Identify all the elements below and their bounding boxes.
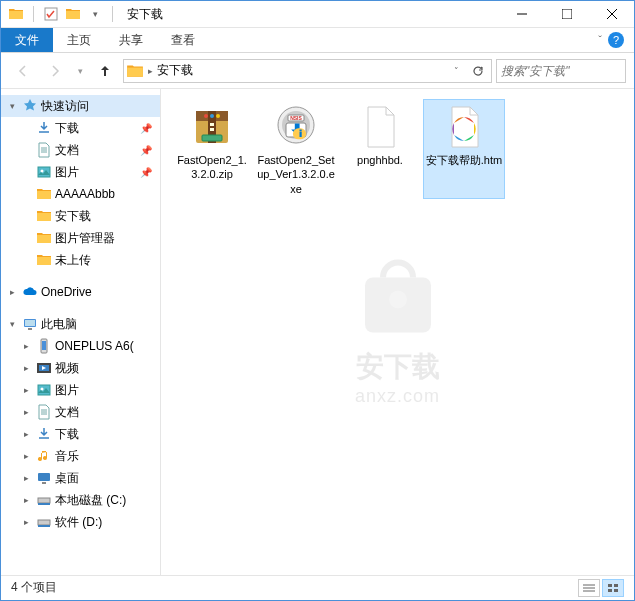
minimize-button[interactable] bbox=[499, 1, 544, 28]
file-label: FastOpen2_1.3.2.0.zip bbox=[173, 153, 251, 182]
svg-rect-18 bbox=[38, 473, 50, 481]
file-item[interactable]: 安下载帮助.htm bbox=[423, 99, 505, 199]
tree-pictures[interactable]: 图片 📌 bbox=[1, 161, 160, 183]
tree-desktop[interactable]: ▸ 桌面 bbox=[1, 467, 160, 489]
tree-downloads2[interactable]: ▸ 下载 bbox=[1, 423, 160, 445]
close-button[interactable] bbox=[589, 1, 634, 28]
refresh-button[interactable] bbox=[467, 60, 489, 82]
qat-dropdown-icon[interactable]: ▾ bbox=[86, 5, 104, 23]
pin-icon: 📌 bbox=[140, 167, 152, 178]
watermark-url: anxz.com bbox=[353, 386, 443, 407]
ribbon-expand-icon[interactable]: ˇ bbox=[598, 34, 602, 46]
tree-documents2[interactable]: ▸ 文档 bbox=[1, 401, 160, 423]
watermark: 安下载 anxz.com bbox=[353, 258, 443, 407]
nav-up-button[interactable] bbox=[91, 57, 119, 85]
pin-icon: 📌 bbox=[140, 123, 152, 134]
tree-videos[interactable]: ▸ 视频 bbox=[1, 357, 160, 379]
computer-icon bbox=[21, 315, 39, 333]
navigation-pane[interactable]: ▾ 快速访问 下载 📌 文档 📌 图片 📌 AAAAAbbb bbox=[1, 89, 161, 575]
document-icon bbox=[35, 141, 53, 159]
statusbar: 4 个项目 bbox=[1, 575, 634, 599]
search-box[interactable] bbox=[496, 59, 626, 83]
chevron-right-icon[interactable]: ▸ bbox=[5, 287, 19, 297]
file-item[interactable]: pnghhbd. bbox=[339, 99, 421, 199]
tree-label: 图片 bbox=[55, 164, 79, 181]
file-item[interactable]: FastOpen2_1.3.2.0.zip bbox=[171, 99, 253, 199]
maximize-button[interactable] bbox=[544, 1, 589, 28]
tab-view[interactable]: 查看 bbox=[157, 28, 209, 52]
svg-point-32 bbox=[210, 114, 214, 118]
svg-rect-10 bbox=[25, 320, 35, 326]
chevron-right-icon[interactable]: ▸ bbox=[19, 385, 33, 395]
folder-icon bbox=[35, 207, 53, 225]
tab-file[interactable]: 文件 bbox=[1, 28, 53, 52]
tree-folder-b[interactable]: 安下载 bbox=[1, 205, 160, 227]
nav-forward-button[interactable] bbox=[41, 57, 69, 85]
tree-disk-d[interactable]: ▸ 软件 (D:) bbox=[1, 511, 160, 533]
chevron-right-icon[interactable]: ▸ bbox=[19, 517, 33, 527]
chevron-right-icon[interactable]: ▸ bbox=[19, 363, 33, 373]
tree-folder-a[interactable]: AAAAAbbb bbox=[1, 183, 160, 205]
pictures-icon bbox=[35, 163, 53, 181]
svg-rect-45 bbox=[608, 584, 612, 587]
folder-qat-icon[interactable] bbox=[64, 5, 82, 23]
search-input[interactable] bbox=[501, 64, 635, 78]
tree-label: 音乐 bbox=[55, 448, 79, 465]
tab-home[interactable]: 主页 bbox=[53, 28, 105, 52]
tree-label: OneDrive bbox=[41, 285, 92, 299]
tree-label: ONEPLUS A6( bbox=[55, 339, 134, 353]
tree-onedrive[interactable]: ▸ OneDrive bbox=[1, 281, 160, 303]
tree-disk-c[interactable]: ▸ 本地磁盘 (C:) bbox=[1, 489, 160, 511]
tree-music[interactable]: ▸ 音乐 bbox=[1, 445, 160, 467]
tree-this-pc[interactable]: ▾ 此电脑 bbox=[1, 313, 160, 335]
chevron-down-icon[interactable]: ▾ bbox=[5, 101, 19, 111]
file-item[interactable]: NSISFastOpen2_Setup_Ver1.3.2.0.exe bbox=[255, 99, 337, 199]
file-icon bbox=[440, 103, 488, 151]
tree-pictures2[interactable]: ▸ 图片 bbox=[1, 379, 160, 401]
svg-rect-11 bbox=[28, 328, 32, 330]
tab-share[interactable]: 共享 bbox=[105, 28, 157, 52]
address-bar[interactable]: ▸ 安下载 ˅ bbox=[123, 59, 492, 83]
tree-label: 安下载 bbox=[55, 208, 91, 225]
chevron-right-icon[interactable]: ▸ bbox=[19, 451, 33, 461]
icons-view-button[interactable] bbox=[602, 579, 624, 597]
tree-quick-access[interactable]: ▾ 快速访问 bbox=[1, 95, 160, 117]
help-icon[interactable]: ? bbox=[608, 32, 624, 48]
titlebar: ▾ 安下载 bbox=[1, 1, 634, 28]
cloud-icon bbox=[21, 283, 39, 301]
tree-oneplus[interactable]: ▸ ONEPLUS A6( bbox=[1, 335, 160, 357]
file-view[interactable]: FastOpen2_1.3.2.0.zipNSISFastOpen2_Setup… bbox=[161, 89, 634, 575]
svg-rect-29 bbox=[202, 135, 222, 141]
svg-rect-19 bbox=[42, 482, 46, 484]
chevron-down-icon[interactable]: ▾ bbox=[5, 319, 19, 329]
tree-folder-d[interactable]: 未上传 bbox=[1, 249, 160, 271]
tree-folder-c[interactable]: 图片管理器 bbox=[1, 227, 160, 249]
svg-rect-40 bbox=[365, 278, 431, 333]
chevron-right-icon[interactable]: ▸ bbox=[19, 407, 33, 417]
chevron-right-icon[interactable]: ▸ bbox=[19, 429, 33, 439]
svg-rect-16 bbox=[38, 385, 50, 395]
music-icon bbox=[35, 447, 53, 465]
svg-rect-27 bbox=[210, 123, 214, 126]
breadcrumb-segment[interactable]: 安下载 bbox=[153, 62, 197, 79]
window-title: 安下载 bbox=[127, 6, 163, 23]
tree-label: 下载 bbox=[55, 426, 79, 443]
breadcrumb-label: 安下载 bbox=[157, 62, 193, 79]
chevron-right-icon[interactable]: ▸ bbox=[19, 341, 33, 351]
tree-documents[interactable]: 文档 📌 bbox=[1, 139, 160, 161]
file-icon bbox=[188, 103, 236, 151]
chevron-right-icon[interactable]: ▸ bbox=[19, 495, 33, 505]
chevron-right-icon[interactable]: ▸ bbox=[19, 473, 33, 483]
download-icon bbox=[35, 119, 53, 137]
navbar: ▾ ▸ 安下载 ˅ bbox=[1, 53, 634, 89]
tree-downloads[interactable]: 下载 📌 bbox=[1, 117, 160, 139]
pictures-icon bbox=[35, 381, 53, 399]
folder-app-icon bbox=[7, 5, 25, 23]
checkbox-icon[interactable] bbox=[42, 5, 60, 23]
details-view-button[interactable] bbox=[578, 579, 600, 597]
svg-point-33 bbox=[216, 114, 220, 118]
address-dropdown-button[interactable]: ˅ bbox=[445, 60, 467, 82]
nav-back-button[interactable] bbox=[9, 57, 37, 85]
svg-rect-28 bbox=[210, 128, 214, 131]
nav-recent-dropdown[interactable]: ▾ bbox=[73, 57, 87, 85]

What the task requires — With the pictures set aside, please write out all of the records above exactly.

Your response —
Identify all the elements below and their bounding boxes.
minimize-button[interactable] bbox=[499, 1, 544, 28]
file-label: FastOpen2_1.3.2.0.zip bbox=[173, 153, 251, 182]
svg-rect-18 bbox=[38, 473, 50, 481]
file-item[interactable]: 安下载帮助.htm bbox=[423, 99, 505, 199]
tree-pictures[interactable]: 图片 📌 bbox=[1, 161, 160, 183]
tree-desktop[interactable]: ▸ 桌面 bbox=[1, 467, 160, 489]
tree-downloads2[interactable]: ▸ 下载 bbox=[1, 423, 160, 445]
close-button[interactable] bbox=[589, 1, 634, 28]
refresh-button[interactable] bbox=[467, 60, 489, 82]
qat-dropdown-icon[interactable]: ▾ bbox=[86, 5, 104, 23]
pin-icon: 📌 bbox=[140, 167, 152, 178]
watermark-url: anxz.com bbox=[353, 386, 443, 407]
ribbon-expand-icon[interactable]: ˇ bbox=[598, 34, 602, 46]
tree-documents2[interactable]: ▸ 文档 bbox=[1, 401, 160, 423]
watermark: 安下载 anxz.com bbox=[353, 258, 443, 407]
nav-up-button[interactable] bbox=[91, 57, 119, 85]
pin-icon: 📌 bbox=[140, 123, 152, 134]
tree-videos[interactable]: ▸ 视频 bbox=[1, 357, 160, 379]
computer-icon bbox=[21, 315, 39, 333]
navigation-pane[interactable]: ▾ 快速访问 下载 📌 文档 📌 图片 📌 AAAAAbbb bbox=[1, 89, 161, 575]
document-icon bbox=[35, 141, 53, 159]
statusbar: 4 个项目 bbox=[1, 575, 634, 599]
search-box[interactable] bbox=[496, 59, 626, 83]
chevron-right-icon[interactable]: ▸ bbox=[5, 287, 19, 297]
file-item[interactable]: pnghhbd. bbox=[339, 99, 421, 199]
tree-label: 图片 bbox=[55, 164, 79, 181]
file-item[interactable]: FastOpen2_1.3.2.0.zip bbox=[171, 99, 253, 199]
maximize-button[interactable] bbox=[544, 1, 589, 28]
tab-view[interactable]: 查看 bbox=[157, 28, 209, 52]
svg-point-32 bbox=[210, 114, 214, 118]
svg-rect-10 bbox=[25, 320, 35, 326]
chevron-right-icon[interactable]: ▸ bbox=[19, 385, 33, 395]
folder-icon bbox=[35, 207, 53, 225]
tab-file[interactable]: 文件 bbox=[1, 28, 53, 52]
tree-folder-b[interactable]: 安下载 bbox=[1, 205, 160, 227]
nav-forward-button[interactable] bbox=[41, 57, 69, 85]
tree-disk-d[interactable]: ▸ 软件 (D:) bbox=[1, 511, 160, 533]
chevron-right-icon[interactable]: ▸ bbox=[19, 517, 33, 527]
chevron-right-icon[interactable]: ▸ bbox=[19, 363, 33, 373]
tree-folder-a[interactable]: AAAAAbbb bbox=[1, 183, 160, 205]
pictures-icon bbox=[35, 163, 53, 181]
svg-rect-45 bbox=[608, 584, 612, 587]
folder-qat-icon[interactable] bbox=[64, 5, 82, 23]
search-input[interactable] bbox=[501, 64, 635, 78]
tree-label: 音乐 bbox=[55, 448, 79, 465]
tab-home[interactable]: 主页 bbox=[53, 28, 105, 52]
tree-label: OneDrive bbox=[41, 285, 92, 299]
tree-label: ONEPLUS A6( bbox=[55, 339, 134, 353]
tree-onedrive[interactable]: ▸ OneDrive bbox=[1, 281, 160, 303]
tree-disk-c[interactable]: ▸ 本地磁盘 (C:) bbox=[1, 489, 160, 511]
tree-music[interactable]: ▸ 音乐 bbox=[1, 445, 160, 467]
tree-this-pc[interactable]: ▾ 此电脑 bbox=[1, 313, 160, 335]
chevron-down-icon[interactable]: ▾ bbox=[5, 101, 19, 111]
file-item[interactable]: NSISFastOpen2_Setup_Ver1.3.2.0.exe bbox=[255, 99, 337, 199]
file-icon bbox=[440, 103, 488, 151]
tree-pictures2[interactable]: ▸ 图片 bbox=[1, 379, 160, 401]
svg-rect-11 bbox=[28, 328, 32, 330]
tab-share[interactable]: 共享 bbox=[105, 28, 157, 52]
address-bar[interactable]: ▸ 安下载 ˅ bbox=[123, 59, 492, 83]
tree-label: 安下载 bbox=[55, 208, 91, 225]
chevron-right-icon[interactable]: ▸ bbox=[19, 451, 33, 461]
icons-view-button[interactable] bbox=[602, 579, 624, 597]
tree-quick-access[interactable]: ▾ 快速访问 bbox=[1, 95, 160, 117]
help-icon[interactable]: ? bbox=[608, 32, 624, 48]
titlebar: ▾ 安下载 bbox=[1, 1, 634, 28]
cloud-icon bbox=[21, 283, 39, 301]
tree-oneplus[interactable]: ▸ ONEPLUS A6( bbox=[1, 335, 160, 357]
file-view[interactable]: FastOpen2_1.3.2.0.zipNSISFastOpen2_Setup… bbox=[161, 89, 634, 575]
svg-rect-29 bbox=[202, 135, 222, 141]
svg-rect-19 bbox=[42, 482, 46, 484]
chevron-down-icon[interactable]: ▾ bbox=[5, 319, 19, 329]
tree-folder-d[interactable]: 未上传 bbox=[1, 249, 160, 271]
tree-folder-c[interactable]: 图片管理器 bbox=[1, 227, 160, 249]
svg-rect-40 bbox=[365, 278, 431, 333]
chevron-right-icon[interactable]: ▸ bbox=[19, 407, 33, 417]
chevron-right-icon[interactable]: ▸ bbox=[19, 429, 33, 439]
svg-rect-16 bbox=[38, 385, 50, 395]
music-icon bbox=[35, 447, 53, 465]
svg-rect-27 bbox=[210, 123, 214, 126]
breadcrumb-segment[interactable]: 安下载 bbox=[153, 62, 197, 79]
window-title: 安下载 bbox=[127, 6, 163, 23]
tree-label: 下载 bbox=[55, 426, 79, 443]
breadcrumb-label: 安下载 bbox=[157, 62, 193, 79]
chevron-right-icon[interactable]: ▸ bbox=[19, 341, 33, 351]
tree-documents[interactable]: 文档 📌 bbox=[1, 139, 160, 161]
file-icon bbox=[188, 103, 236, 151]
chevron-right-icon[interactable]: ▸ bbox=[19, 495, 33, 505]
chevron-right-icon[interactable]: ▸ bbox=[19, 473, 33, 483]
download-icon bbox=[35, 119, 53, 137]
navbar: ▾ ▸ 安下载 ˅ bbox=[1, 53, 634, 89]
tree-downloads[interactable]: 下载 📌 bbox=[1, 117, 160, 139]
pictures-icon bbox=[35, 381, 53, 399]
folder-app-icon bbox=[7, 5, 25, 23]
checkbox-icon[interactable] bbox=[42, 5, 60, 23]
details-view-button[interactable] bbox=[578, 579, 600, 597]
svg-point-33 bbox=[216, 114, 220, 118]
address-dropdown-button[interactable]: ˅ bbox=[445, 60, 467, 82]
nav-back-button[interactable] bbox=[9, 57, 37, 85]
svg-rect-28 bbox=[210, 128, 214, 131]
nav-recent-dropdown[interactable]: ▾ bbox=[73, 57, 87, 85]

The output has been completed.